Richard Bell: In June, the Tories appointed Bell to Court of Queen's Bench in New Brunswick. Bell was a New Brunswick campaign co-chair for Harper's 2004 Conservative party leadership race and was a co-chair in New Brunswick for Conservatives in the 2004 and 2006 federal election campaigns. Toews office defended the appointment, saying Bell, an experienced lawyer, was qualified for the position. 

Jacques Leger: In September, the Tories appointed Leger as a Judge of the Superior Court of Justice of Quebec. Leger is a former president of the Progressive Conservative Party. 

Lieutenant Governor

Barbara Hagerman: In July, the Tories appointed Hagerman as Lieutenant Governor of Prince Edward Island. Last week in question period, Liberal MP Wayne Easter attacked Hagerman's appointment because she is married to Nelson Hagerman, a Tory fundraiser in the province. "He worked on the prime minister's campaign for leader, was part of the first executive of the new party," said Easter. "In fact, Mr. Speaker, they are so close the prime minister spent last year's Canada Day on Mr. Hagerman's boat. Is this appointment a political reward?" The PM called Easter's questions a "disgraceful attack." 

Diplomatic Appointments

Neil Leblanc: The Tories replaced former Liberal MP Stan Keyes as Canada's representative in Boston with Neil LeBlanc, the former Nova Scotia Tory finance minister and leadership candidate. 

Other Appointments

Harvie Andre: The former Mulroney cabinet minister was named a land claims negotiator for the federal government in August. The Liberals claim Andre's contract was sole-sourced and worth over $300,000, but Indian Affairs Minister Jim Prentice said Andre is working for $50,000, which far less than his predecessor, former Ontario Liberal Premier David Peterson. The Liberals also point out that Andre's son-in-law is president of Prentice's riding association. It's a small, small world.   
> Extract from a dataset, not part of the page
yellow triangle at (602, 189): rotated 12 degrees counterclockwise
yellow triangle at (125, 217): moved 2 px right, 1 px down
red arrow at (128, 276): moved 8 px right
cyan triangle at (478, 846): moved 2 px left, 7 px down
Jim Gouk: After the election, the long-time Reform, Alliance, Conservative MP was appointed to the board of directors of NAV Canada. Gouk was the party's transport critic at one point.  
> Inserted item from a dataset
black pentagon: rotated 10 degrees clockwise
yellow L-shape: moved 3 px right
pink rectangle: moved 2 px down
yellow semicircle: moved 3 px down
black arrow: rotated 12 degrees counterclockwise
Kerry-Lynne Findlay: Findlay is a long-time Vancouver lawyer who ran for the Alliance in Vancouver-Quadra in 2000 and sought the nomination in Richmond last year. On September 18, Toews named her to the Canadian Human Rights Tribunal. 

Hermel Vienneau: Recently named as vice-president of ACOA in New Brunswick, the Liberals accused Foreign Affairs Minister Peter MacKay of making a patronage appointment. "The new vice-president of ACOA in New Brunswick is the former chief of staff to Elmer MacKay and communications chief to Bernard Lord," said Liberal MP Geoff Regan in question period last week. "What a coincidence. How can the minister explain to Canadians that Canada's minority Conservative government is appointing a friend to a senior position at ACOA?" MacKay described Vienneau as a qualified, bilingual former public servant. 

Canada Pension Plan Review Tribunal. 

In addition, the Liberals have compiled a list of 10 people with connections to the Conservatives that have been appointed to the Canada Pension Plan Review Tribunal since the Tories came into power.

This includes a former Progressive Conservative MP, two former PC candidates and three senior campaign organizers for Tory candidates at the provincial and federal level.